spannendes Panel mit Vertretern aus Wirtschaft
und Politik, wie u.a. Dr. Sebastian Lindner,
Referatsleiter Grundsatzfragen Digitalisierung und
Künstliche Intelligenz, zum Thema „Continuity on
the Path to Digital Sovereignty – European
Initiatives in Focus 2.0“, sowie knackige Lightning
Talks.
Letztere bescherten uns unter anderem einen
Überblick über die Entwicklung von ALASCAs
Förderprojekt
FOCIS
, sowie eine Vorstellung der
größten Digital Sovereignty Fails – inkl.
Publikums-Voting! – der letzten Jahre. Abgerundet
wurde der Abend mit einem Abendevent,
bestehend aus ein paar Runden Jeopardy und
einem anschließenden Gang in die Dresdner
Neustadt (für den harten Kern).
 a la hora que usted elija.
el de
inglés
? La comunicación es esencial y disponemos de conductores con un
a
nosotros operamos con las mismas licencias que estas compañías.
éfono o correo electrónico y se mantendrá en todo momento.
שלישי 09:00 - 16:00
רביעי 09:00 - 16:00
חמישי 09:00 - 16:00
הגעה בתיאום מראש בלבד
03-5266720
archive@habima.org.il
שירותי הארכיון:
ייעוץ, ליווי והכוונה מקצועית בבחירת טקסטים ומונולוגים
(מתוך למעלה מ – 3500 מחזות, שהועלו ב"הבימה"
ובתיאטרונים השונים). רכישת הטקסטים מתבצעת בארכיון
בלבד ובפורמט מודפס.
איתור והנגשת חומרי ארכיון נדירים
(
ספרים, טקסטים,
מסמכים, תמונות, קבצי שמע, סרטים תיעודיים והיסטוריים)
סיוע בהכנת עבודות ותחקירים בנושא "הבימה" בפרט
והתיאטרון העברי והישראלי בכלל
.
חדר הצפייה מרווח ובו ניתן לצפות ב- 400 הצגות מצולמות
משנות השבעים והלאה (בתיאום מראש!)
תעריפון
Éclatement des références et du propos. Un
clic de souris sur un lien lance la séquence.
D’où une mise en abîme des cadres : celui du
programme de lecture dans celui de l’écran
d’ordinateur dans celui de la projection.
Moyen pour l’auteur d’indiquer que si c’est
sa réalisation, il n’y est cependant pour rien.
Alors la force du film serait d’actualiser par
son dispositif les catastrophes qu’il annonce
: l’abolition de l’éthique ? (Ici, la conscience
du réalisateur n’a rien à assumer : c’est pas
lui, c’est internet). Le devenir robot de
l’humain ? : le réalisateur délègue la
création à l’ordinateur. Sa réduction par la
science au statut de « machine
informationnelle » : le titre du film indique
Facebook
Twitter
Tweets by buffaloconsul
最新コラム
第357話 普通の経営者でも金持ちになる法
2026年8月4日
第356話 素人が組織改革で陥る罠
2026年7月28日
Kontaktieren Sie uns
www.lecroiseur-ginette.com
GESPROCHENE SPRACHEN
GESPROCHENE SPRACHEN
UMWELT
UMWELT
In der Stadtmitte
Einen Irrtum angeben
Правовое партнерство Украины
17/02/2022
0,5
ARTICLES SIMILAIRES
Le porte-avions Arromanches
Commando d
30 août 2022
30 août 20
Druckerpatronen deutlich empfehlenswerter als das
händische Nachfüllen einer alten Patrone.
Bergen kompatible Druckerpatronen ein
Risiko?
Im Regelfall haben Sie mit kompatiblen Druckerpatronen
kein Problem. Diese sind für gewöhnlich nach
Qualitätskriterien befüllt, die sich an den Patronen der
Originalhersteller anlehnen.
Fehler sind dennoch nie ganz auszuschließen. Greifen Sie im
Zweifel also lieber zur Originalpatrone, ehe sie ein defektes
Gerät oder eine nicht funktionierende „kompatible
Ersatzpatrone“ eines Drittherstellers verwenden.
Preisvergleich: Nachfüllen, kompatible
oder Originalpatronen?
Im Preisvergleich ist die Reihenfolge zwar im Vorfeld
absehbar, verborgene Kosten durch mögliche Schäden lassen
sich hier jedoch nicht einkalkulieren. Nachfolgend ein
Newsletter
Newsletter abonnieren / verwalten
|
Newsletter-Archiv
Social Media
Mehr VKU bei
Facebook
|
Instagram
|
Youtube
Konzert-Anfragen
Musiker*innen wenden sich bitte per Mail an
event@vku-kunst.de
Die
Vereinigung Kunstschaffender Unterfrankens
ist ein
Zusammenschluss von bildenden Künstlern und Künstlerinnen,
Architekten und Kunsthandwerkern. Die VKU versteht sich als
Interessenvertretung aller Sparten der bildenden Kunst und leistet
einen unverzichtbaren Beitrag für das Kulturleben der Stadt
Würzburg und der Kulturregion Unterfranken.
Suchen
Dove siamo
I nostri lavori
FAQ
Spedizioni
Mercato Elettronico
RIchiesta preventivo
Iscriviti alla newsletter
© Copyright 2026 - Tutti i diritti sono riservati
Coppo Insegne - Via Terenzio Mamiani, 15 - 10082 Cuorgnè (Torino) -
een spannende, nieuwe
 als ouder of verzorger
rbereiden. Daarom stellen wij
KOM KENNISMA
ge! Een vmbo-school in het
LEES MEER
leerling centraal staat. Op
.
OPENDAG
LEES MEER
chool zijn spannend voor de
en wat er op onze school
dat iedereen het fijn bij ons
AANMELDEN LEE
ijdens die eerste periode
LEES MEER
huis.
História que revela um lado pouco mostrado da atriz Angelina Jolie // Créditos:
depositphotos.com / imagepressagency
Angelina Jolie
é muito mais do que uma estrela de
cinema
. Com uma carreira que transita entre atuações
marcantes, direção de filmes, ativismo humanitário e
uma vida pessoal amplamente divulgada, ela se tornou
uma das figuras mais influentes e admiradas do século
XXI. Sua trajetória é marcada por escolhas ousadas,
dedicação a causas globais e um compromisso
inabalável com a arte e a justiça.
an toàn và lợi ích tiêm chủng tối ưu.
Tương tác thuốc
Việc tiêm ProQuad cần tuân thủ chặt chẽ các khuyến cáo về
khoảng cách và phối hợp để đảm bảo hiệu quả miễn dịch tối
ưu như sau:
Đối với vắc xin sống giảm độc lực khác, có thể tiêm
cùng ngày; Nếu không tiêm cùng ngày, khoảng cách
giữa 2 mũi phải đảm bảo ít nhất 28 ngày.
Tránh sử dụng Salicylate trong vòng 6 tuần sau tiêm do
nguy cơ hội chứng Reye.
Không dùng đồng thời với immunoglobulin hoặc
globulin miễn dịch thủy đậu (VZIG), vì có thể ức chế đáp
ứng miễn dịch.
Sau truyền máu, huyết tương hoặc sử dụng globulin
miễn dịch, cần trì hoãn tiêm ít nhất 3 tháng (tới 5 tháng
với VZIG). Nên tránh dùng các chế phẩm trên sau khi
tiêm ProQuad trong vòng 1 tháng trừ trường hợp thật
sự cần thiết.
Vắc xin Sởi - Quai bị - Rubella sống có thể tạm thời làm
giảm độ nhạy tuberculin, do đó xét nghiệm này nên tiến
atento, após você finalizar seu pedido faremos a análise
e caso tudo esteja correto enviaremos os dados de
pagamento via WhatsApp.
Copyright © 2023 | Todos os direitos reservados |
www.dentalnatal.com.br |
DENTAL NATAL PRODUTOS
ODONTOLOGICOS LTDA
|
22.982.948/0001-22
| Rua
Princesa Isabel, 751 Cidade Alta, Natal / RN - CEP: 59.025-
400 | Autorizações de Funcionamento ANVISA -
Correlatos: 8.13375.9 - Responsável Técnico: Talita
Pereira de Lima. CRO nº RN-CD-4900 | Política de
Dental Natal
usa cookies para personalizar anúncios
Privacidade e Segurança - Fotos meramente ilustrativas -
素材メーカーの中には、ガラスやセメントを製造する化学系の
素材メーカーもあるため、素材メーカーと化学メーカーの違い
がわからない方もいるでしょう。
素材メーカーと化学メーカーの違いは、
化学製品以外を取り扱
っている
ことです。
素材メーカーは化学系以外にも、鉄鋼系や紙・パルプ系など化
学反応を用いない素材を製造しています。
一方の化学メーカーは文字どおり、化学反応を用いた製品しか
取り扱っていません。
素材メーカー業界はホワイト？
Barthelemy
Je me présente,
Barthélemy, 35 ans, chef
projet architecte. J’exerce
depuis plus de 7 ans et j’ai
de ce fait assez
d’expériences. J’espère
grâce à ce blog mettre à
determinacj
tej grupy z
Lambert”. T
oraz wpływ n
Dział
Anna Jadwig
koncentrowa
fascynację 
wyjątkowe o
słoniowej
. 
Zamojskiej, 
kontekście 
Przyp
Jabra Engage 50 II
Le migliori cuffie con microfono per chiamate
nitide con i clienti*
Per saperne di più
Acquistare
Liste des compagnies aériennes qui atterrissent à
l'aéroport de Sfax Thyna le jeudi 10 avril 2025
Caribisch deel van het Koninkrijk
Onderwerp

________

_EXERCISE INSTRUCTIONS_
Looking at the data above, show all lines where the word "dùng" occurs.

_ANSWER SPACE_
Không dùng đồng thời với immunoglobulin hoặc
với VZIG). Nên tránh dùng các chế phẩm trên sau khi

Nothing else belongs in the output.